Freitag, 9. August 2013

Während ich weine, postest du Fotos von deinem neuen Leben...

In einer warmen Sommernacht sitze ich mit Freunden auf ein Bier im Park und 
kaum vertiefen sich die Gespräche der Anderen, beginnen meine Gedanken Situationen zu simulieren, in welchen wir damals zusammen im Park lagen und du mir aus
Erich Kästners "Fabian" vorgelesen hast.
Auch wenn du nicht der beste Vorleser warst und ich das Buch zuvor schon zweimal gelesen hatte, hing ich an deinen Lippen und jedes Wort aus deinem Mund hatte etwas Magisches und Neues.

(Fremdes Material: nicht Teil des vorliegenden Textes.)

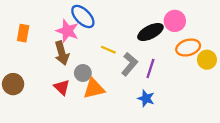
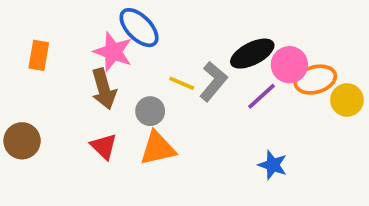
pink circle: (175, 21) -> (289, 65), moved
gray L-shape: (129, 64) -> (213, 81), moved
purple line: (150, 69) -> (262, 96), moved, turned 30
gray circle: (83, 73) -> (150, 111), moved
blue star: (146, 98) -> (273, 165), moved

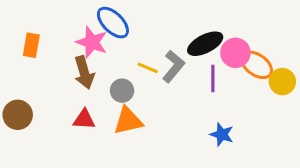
orange ellipse: (315, 80) -> (257, 65), turned 52
purple line: (262, 96) -> (213, 79), turned -48
red triangle: (104, 146) -> (84, 119), turned -40

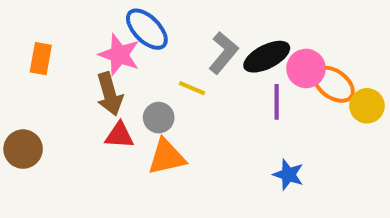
gray L-shape: (173, 66) -> (223, 53), moved
red triangle: (84, 119) -> (119, 135), moved

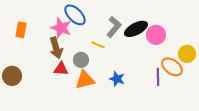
orange ellipse: (334, 84) -> (172, 67), moved
purple line: (277, 102) -> (158, 77), moved
blue star: (288, 175) -> (117, 79), moved

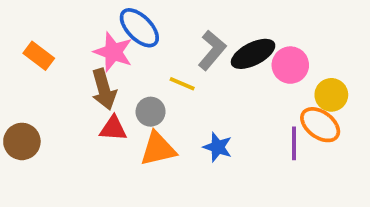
orange rectangle: (21, 30) -> (39, 56), turned -63
yellow circle: (187, 54) -> (331, 95), moved

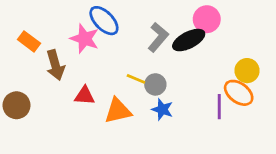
pink circle: (290, 65) -> (207, 19), moved
yellow line: (182, 84) -> (136, 79), moved
brown arrow: (104, 89) -> (55, 65), moved
gray circle: (151, 112) -> (155, 84), moved

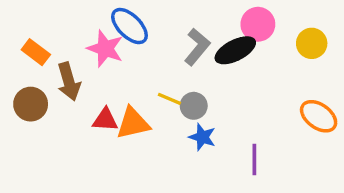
yellow circle: (247, 71) -> (312, 43), moved
orange ellipse: (239, 93) -> (319, 116), moved
brown circle: (17, 105) -> (31, 104), moved
purple line: (219, 107) -> (254, 160), moved
orange triangle: (118, 111) -> (133, 123), moved

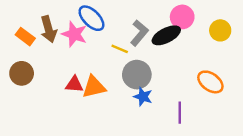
brown arrow: (69, 82) -> (49, 29), moved
yellow line: (169, 99) -> (120, 49), moved
gray circle: (194, 106) -> (137, 75), size x1.5
orange ellipse: (319, 116) -> (210, 82), moved

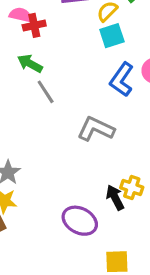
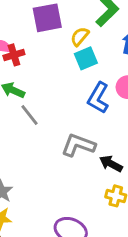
black arrow: (115, 198) -> (111, 164), moved, turned -30

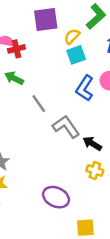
gray line: (29, 115) -> (39, 104), moved
gray L-shape: (78, 145) -> (66, 127), turned 32

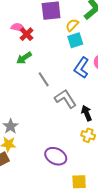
red cross: (16, 49) -> (27, 34), turned -32
green arrow: (14, 78) -> (24, 58), turned -63
black arrow: (92, 144) -> (87, 113), turned 35

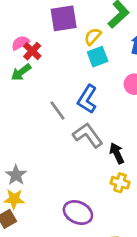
pink semicircle: (18, 28) -> (20, 43), turned -40
green arrow: (24, 58) -> (21, 72), moved
blue L-shape: (81, 68) -> (87, 99), moved

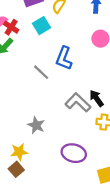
cyan square: (98, 57) -> (42, 26), moved
gray L-shape: (88, 135) -> (78, 102), moved
gray star: (16, 175) -> (36, 125), moved

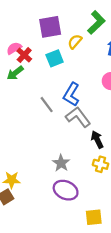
gray L-shape: (78, 102) -> (78, 117), moved
gray star: (36, 125) -> (61, 163), moved

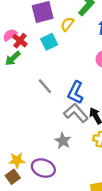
blue L-shape: (71, 94) -> (75, 92), moved
gray L-shape: (78, 117) -> (76, 113), moved
purple ellipse: (66, 190) -> (43, 168), moved

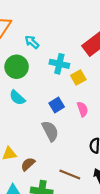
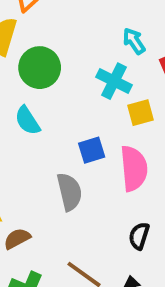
cyan arrow: (32, 42) -> (134, 41), moved
pink semicircle: (82, 109) -> (134, 168), size x1.6

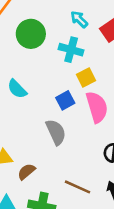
green circle: (40, 68) -> (31, 34), moved
yellow square: (141, 113) -> (86, 78), moved

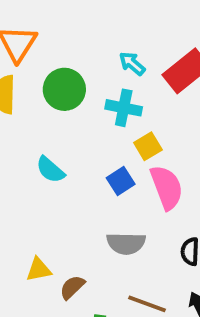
gray semicircle: (56, 132) -> (126, 243), moved, turned 120

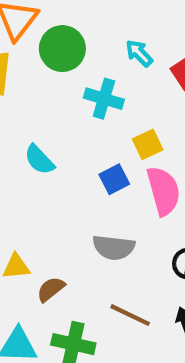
green circle: (64, 89) -> (62, 49), moved
cyan cross: (124, 108) -> (104, 99), moved

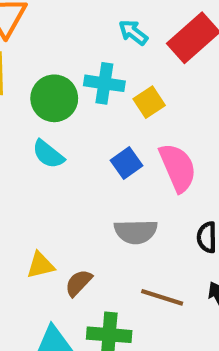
green circle: (62, 49) -> (54, 98), moved
yellow square: (148, 144) -> (149, 102), moved

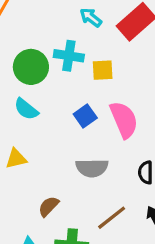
yellow square: (149, 102) -> (103, 70), turned 30
yellow triangle: (40, 265) -> (16, 159), moved
brown line: (162, 297) -> (112, 218), turned -56

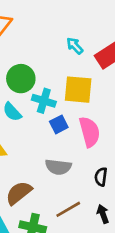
cyan cross: (69, 56) -> (44, 101), moved
yellow square: (103, 70) -> (78, 90), size x1.6
brown semicircle: (49, 206) -> (19, 193), size x1.5

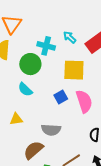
cyan cross: (44, 101) -> (46, 46), moved
gray semicircle: (58, 167) -> (51, 130), moved

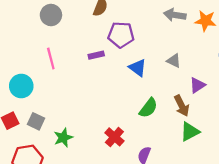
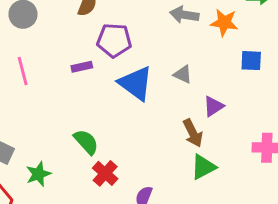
blue triangle: (138, 68) -> (136, 83), size x1.5
green semicircle: (148, 108) -> (86, 142), moved, turned -80

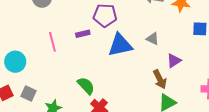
pink line: (23, 71) -> (52, 42), moved
blue triangle: (136, 83) -> (120, 45), turned -48

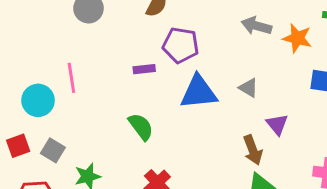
pink line: (52, 42) -> (71, 78), moved
purple triangle: (174, 61) -> (277, 124), turned -42
green semicircle: (86, 86) -> (141, 127), moved

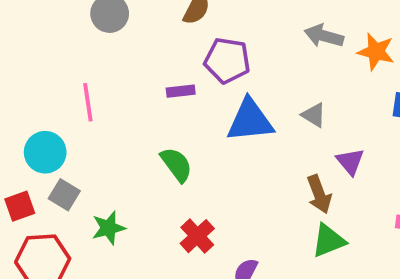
cyan circle: (38, 100) -> (45, 152), moved
red square: (18, 146) -> (20, 206), moved

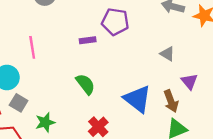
blue triangle: (250, 120) -> (137, 99), moved, turned 44

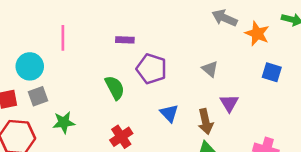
purple pentagon: (115, 22) -> (152, 69), moved
blue triangle: (137, 99) -> (169, 113), size x0.6
gray square: (19, 103) -> (38, 96), turned 30

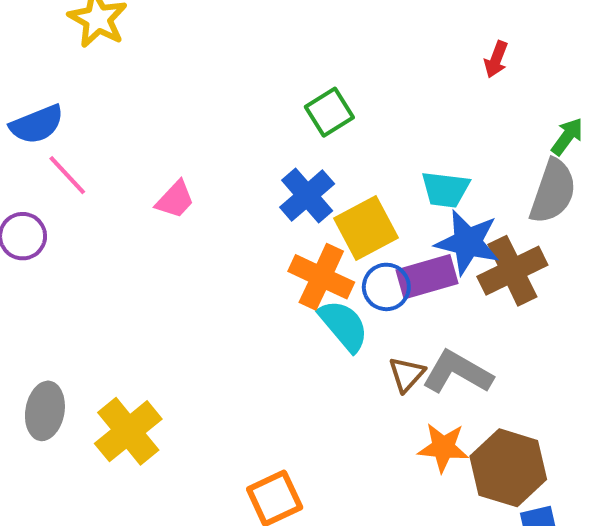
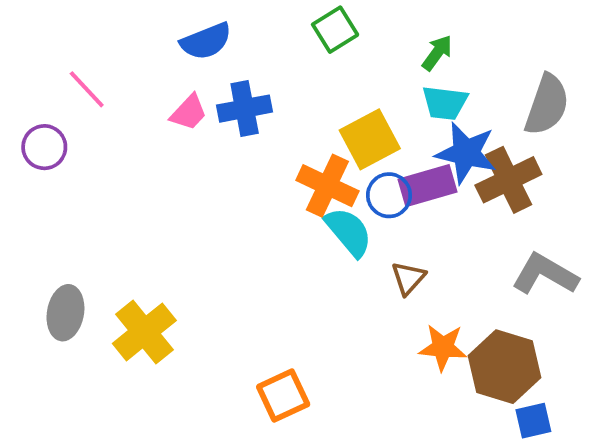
blue semicircle: (37, 124) -> (206, 41), moved
green arrow: (567, 137) -> (437, 53), moved
blue cross: (307, 195) -> (245, 109), moved, turned 30
gray L-shape: (457, 372) -> (545, 274), moved

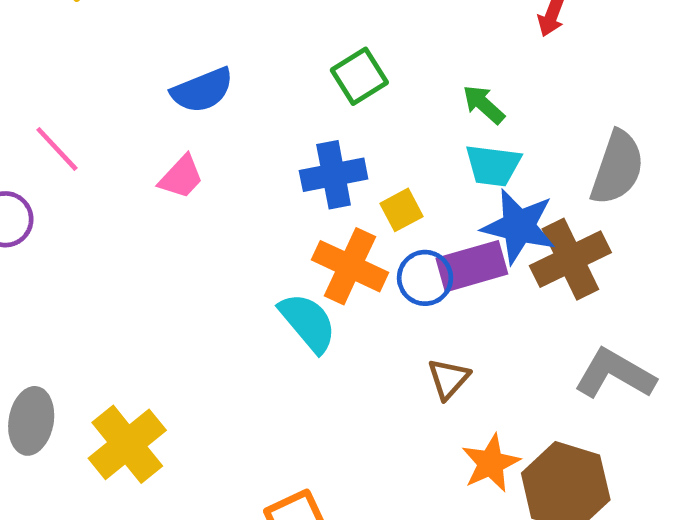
green arrow: (437, 53) -> (484, 104), turned -84
blue cross: (245, 109) -> (334, 175), moved
yellow square: (370, 139) -> (402, 210), size x0.6
cyan semicircle: (349, 232) -> (308, 322), moved
orange star: (443, 347) -> (491, 463), turned -30

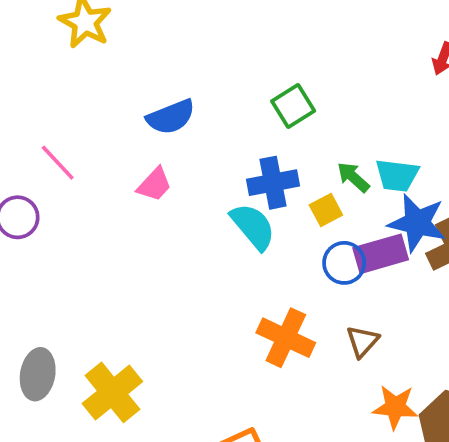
green arrow: (484, 104) -> (353, 177), moved
orange cross: (350, 266) -> (286, 338), moved
cyan semicircle: (308, 322) -> (253, 226), moved
orange star: (491, 463) -> (395, 407), turned 30

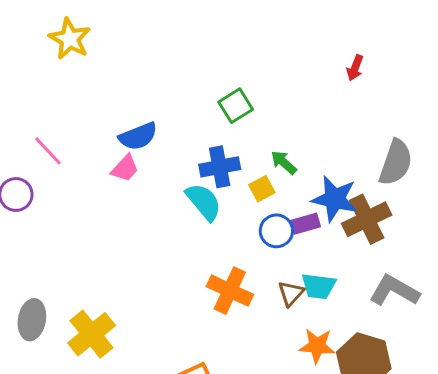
blue semicircle: (171, 117) -> (138, 136), moved
cyan trapezoid: (397, 175) -> (319, 286), moved
purple rectangle: (381, 254) -> (306, 224), size x0.7

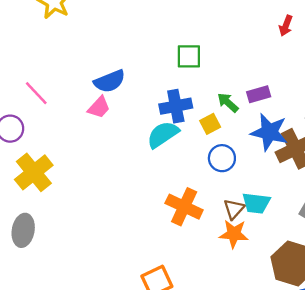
green square: (236, 106) -> (189, 56), turned 32
cyan semicircle: (204, 202) -> (163, 135), turned -84
purple rectangle: (306, 224) -> (259, 94), moved
yellow cross: (92, 334) -> (34, 172), moved
orange star: (317, 346) -> (234, 234), moved

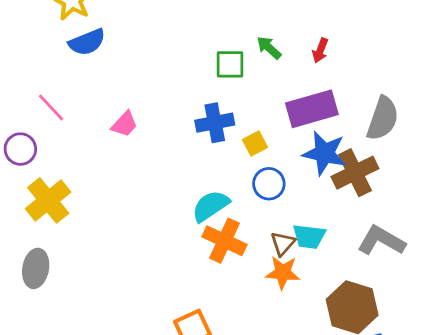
red arrow: (286, 26) -> (320, 50), moved
blue semicircle: (110, 81) -> (87, 42), moved
purple rectangle: (259, 94) -> (312, 109), size x1.8
green arrow: (228, 103) -> (269, 48), moved
cyan semicircle: (163, 135) -> (211, 206), moved

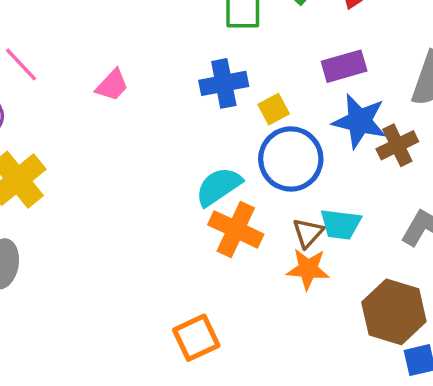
purple rectangle: (312, 109) -> (344, 66), size x0.7
brown cross: (355, 173) -> (397, 145), size x0.7
blue circle: (269, 184) -> (291, 159), size x1.6

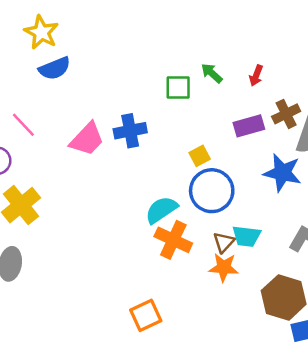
blue cross: (224, 83) -> (130, 131), moved
pink trapezoid: (112, 85) -> (87, 139), size x1.5
blue star: (360, 121) -> (282, 173), moved
brown cross: (397, 145) -> (286, 114), moved

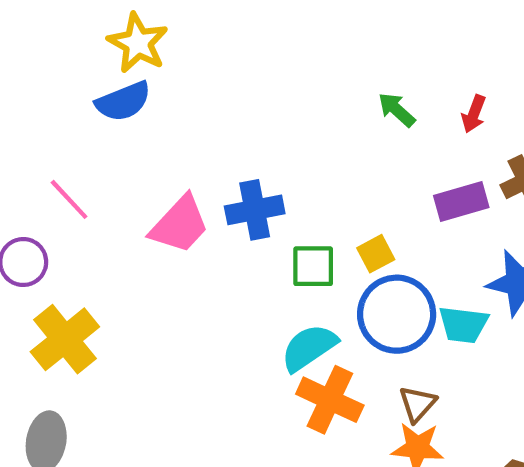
yellow star: (41, 32) -> (138, 43), moved
green square: (178, 88) -> (313, 266), moved
cyan trapezoid: (246, 236) -> (463, 325), moved

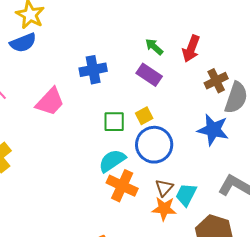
red arrow: (474, 114) -> (191, 49), size x1.5
purple rectangle: (461, 202) -> (149, 75), moved, turned 50
blue cross: (255, 210) -> (93, 70), moved
cyan trapezoid: (463, 325) -> (186, 195), moved, turned 110

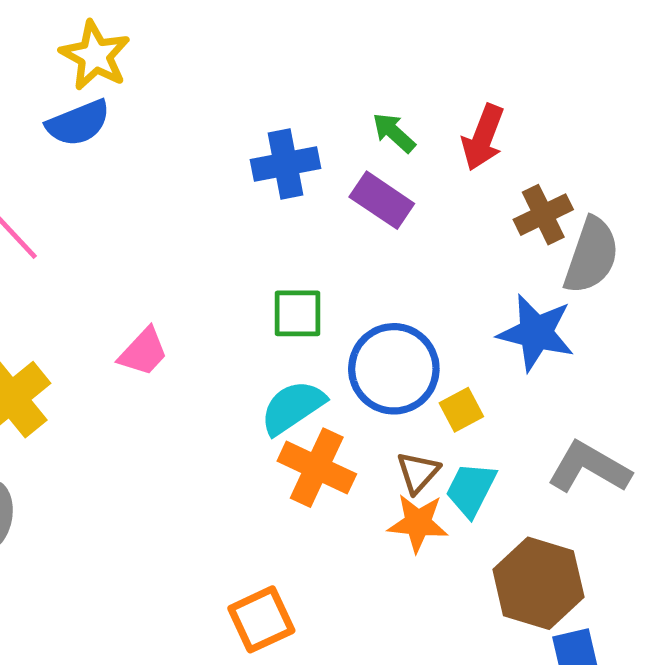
blue cross: (93, 70) -> (285, 164), moved
pink trapezoid: (50, 102) -> (143, 352), moved, size x0.7
yellow square: (144, 116) -> (461, 410), moved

Mit freiem Oberkörper und deiner großen braunen Nerdbrille,
saßt du im Schneidersitz auf der nur mäßig grünen Wiese, um mir von den Auswirkungen des Ersten Weltkrieges und dem Verfall der Weimarer Republik zu berichten,
während mein Kopf auf deinen ruhigen Knien ruhte und im Teich nebenan Entenfamilien Schutz vor der Sonne suchten.
Ich konnte meine Augen nie von deinem konzentrierten Blicken abwenden, wie deine Pupillen rasch die Zeilen überflogen, ohne inne zu halten.

Den letzten Schluck kühles Bier wahrnehmend, verlasse ich mein Gedankenkonstrukt um mich wieder den Gesprächen meiner Freundinnen zu widmen.
Doch schon wenige Gesprächsthemen später hängen meine Gedanken erneut Erinnerungen hinterher.
Unsere Park-Affinität hatte schon sehr früh begonnen, als wir auf dem Weg zu dir den nächsten Bäcker stürmten, um uns Brötchen zu kaufen, welche wir mit, in der Sonne geschmolzenen Schokolade, dem jeweils anderen spielerisch in den Mund steckten, um anschließend den Rest mit unzähligen Küssen aus unseren Gesichtern zu entfernen.
Von da an machten wir es regelrecht zu unserem Hobby auf Wiesen oder ähnlichen Grünflächen herumzuliegen, auch wenn es nur zum Ausspannen war.
Wie als wir auf dem Weg von der Uni nach Hause spontan unsere Fahrräder an eine Laterne ketteten, um auf einer kleinen Wiese zwischen Hauptbahnhof und Autobahn ein Nickerchen zu halten.
Mein Gesicht tief in deine Schulter vergraben, versteckte ich meine schutzlosen Augen vor der grellen Sonne, während du mir mit geschlossenen Augen zum letzten Mal unser Lied zum Einschlafen vorsummtest.

Meinen Freundinnen muss ich einen recht teilnahmslosen Anblick dargeboten haben, denn ich reagiere erst auf wiederholte Versuche, mich aus meiner Traumwelt zu entreißen.
Die Versuche mich von meinem Kummer abzulenken sind auch heute wieder gescheitert,
weshalb ich geknickt und halb betrunken den Weg nach Hause antrete, um im Zimmer unter dir Geräusche und Bewegungen deinerseits zu erhaschen.
Zu der Musik unseres Lieblingsfilmes weinend, sitze ich, mittlerweile in der kühlen Luft der fortgeschrittenen Nacht, auf meinem Fensterbrett und rauche mit schlotternden Lippen meine letzte Zigarette.
Um mich dir näher zu fühlen, durchforste ich, mit von Tränen verschmierten Augen, wiederholt dein Facebook-Profil, um festzustellen das es dir sehr viel besser zu gehen scheint, als mir.
Denn während ich weinend im Fensterbrett unter dir hocke und jämmerlich dein Profil stalke, postest du Fotos aus deinem wundervollen Leben ohne mich.